In the matter of 1A Eden Pty Limited [2021] NSWSC 82 the Court considered whether a disagreement between directors was solemn enough to wind up the company.

P, a director, applied to wind up a company that was the trustee of a unit trust.

P’s fellow directors were S and D. P said there was a deadlock and relations between them had broken down.

P and S were builders. D was a property developer. The 3 agreed to found the Co to develop a site together with P and S to share 50% of the profits and D to take the remaining half as unit holders.

There was no written agreement.

In 2013 the company was established and the unit trust was settled.

Even though it was intended an entity of P and S would do the building work, a new cheaper contractor was found.

In 2016 the building was completed.

In 2016 P, S and D agreed to take unsold apartments as their profit share with S also taking $500,000.00 in cash.

In 2017 the company declared profit of around $8m.

The parties agreed on notional values of units for the purpose of profit distribution.

The Owners Corporation of the building the company constructed commenced building defect proceedings against the company and the contractor.

In 2018 P and S received their apartments, though D did not.

In 2019 the company, as part of the defect proceedings, was obliged to pay $15,000.00 for expert fees. D did not agree to contribute and the  was then out of money. P paid on the company’s behalf.

P suggested a deadlock had arisen about paying the expert.

P lodged caveats over the company’s properties which were to be transferred to D.

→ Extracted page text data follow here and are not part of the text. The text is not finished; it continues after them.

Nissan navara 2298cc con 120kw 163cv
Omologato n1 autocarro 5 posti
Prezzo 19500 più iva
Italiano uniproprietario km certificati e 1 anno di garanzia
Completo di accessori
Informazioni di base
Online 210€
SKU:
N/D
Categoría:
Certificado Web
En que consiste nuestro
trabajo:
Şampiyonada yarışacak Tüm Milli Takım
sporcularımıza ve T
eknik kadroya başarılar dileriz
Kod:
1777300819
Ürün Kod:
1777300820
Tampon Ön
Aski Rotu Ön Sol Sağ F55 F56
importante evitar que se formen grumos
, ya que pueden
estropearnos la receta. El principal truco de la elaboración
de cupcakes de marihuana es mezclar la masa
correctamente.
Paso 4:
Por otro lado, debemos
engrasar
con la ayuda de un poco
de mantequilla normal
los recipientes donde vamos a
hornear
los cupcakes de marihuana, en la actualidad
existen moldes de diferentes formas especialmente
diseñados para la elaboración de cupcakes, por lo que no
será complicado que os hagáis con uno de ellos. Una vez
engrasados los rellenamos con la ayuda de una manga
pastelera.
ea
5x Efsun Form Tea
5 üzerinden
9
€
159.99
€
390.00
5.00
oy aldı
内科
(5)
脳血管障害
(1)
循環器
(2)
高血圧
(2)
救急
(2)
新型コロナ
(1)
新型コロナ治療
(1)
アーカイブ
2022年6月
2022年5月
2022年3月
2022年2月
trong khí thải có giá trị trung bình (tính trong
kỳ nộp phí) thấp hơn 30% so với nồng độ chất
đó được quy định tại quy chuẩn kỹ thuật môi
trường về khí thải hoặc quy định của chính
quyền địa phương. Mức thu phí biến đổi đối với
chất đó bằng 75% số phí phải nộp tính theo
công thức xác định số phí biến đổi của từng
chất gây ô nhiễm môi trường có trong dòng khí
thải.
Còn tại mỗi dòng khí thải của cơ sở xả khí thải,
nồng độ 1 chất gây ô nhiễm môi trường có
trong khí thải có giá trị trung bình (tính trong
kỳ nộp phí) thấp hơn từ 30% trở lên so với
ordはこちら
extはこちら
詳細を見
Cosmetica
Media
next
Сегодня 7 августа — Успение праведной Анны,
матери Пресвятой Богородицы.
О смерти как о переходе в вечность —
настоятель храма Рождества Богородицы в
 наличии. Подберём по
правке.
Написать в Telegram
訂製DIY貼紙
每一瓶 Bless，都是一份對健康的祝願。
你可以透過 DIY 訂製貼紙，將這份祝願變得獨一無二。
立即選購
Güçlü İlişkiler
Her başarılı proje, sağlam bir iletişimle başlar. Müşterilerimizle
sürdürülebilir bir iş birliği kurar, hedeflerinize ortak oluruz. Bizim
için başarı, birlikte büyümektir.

P took the approach that while P and S should retain their profits (via apartment ownership), the apartments to be transferred to D ought to be retained for any liability the company might have pursuant to the defect proceedings.

D sued seeking (among other things) to remove the caveats and restore the 50:25:25 distribution.

P suggested the profit calculations had a $156,000.00 shortfall for which P blamed D.

D denied any deadlock and proposed an audit.

The Court found the suggestion of a breakdown of the relationship artificial. From 2013 to 2019 P was happy to leave admin and accounting in D’s hands, the venture made $8m in profit, and all parties had agreed on its distribution.

The Court considered this windup application, which might thwart the caveat proceedings and defect proceedings, was “infused with self interest”.

While a liquidator could investigate defending claims and seeking an account, the cost may be disproportionate noting P was chasing an estimated $156,000.00. Nor did P undertake to fund the liquidator.

Winding up would affect the Owners Corporation adversely. Winding up is a last resort and alternative, less drastic remedies are available.

The application was dismissed. Costs followed the event.

This matter is a lesson about the importance of maintaining healthy relationships with fellow board members, and for getting legal advice on what happens when things go badly.